Page images and extracted text:
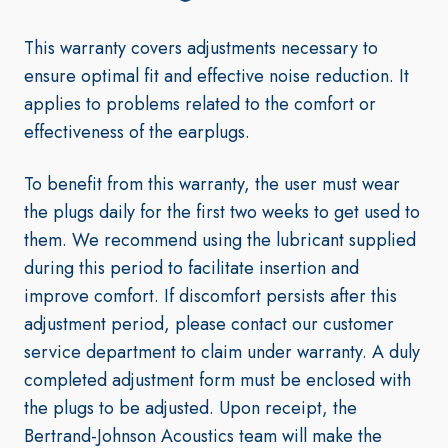
This warranty covers adjustments necessary to
ensure optimal fit and effective noise reduction. It
applies to problems related to the comfort or
effectiveness of the earplugs
.
To benefit from this warranty, the user must wear
the plugs daily for the first two weeks to get used to
them. We recommend using the lubricant supplied
during this period to facilitate insertion and
improve comfort. If discomfort persists after this
adjustment period, please contact our customer
service department to claim under warranty. A duly
completed adjustment form must be enclosed with
the plugs to be adjusted. Upon receipt, the
Bertrand-Johnson Acoustics team will make the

** Task directions **
Look through the entries above and count each line holding "must"; report the count alone.

** Result **
2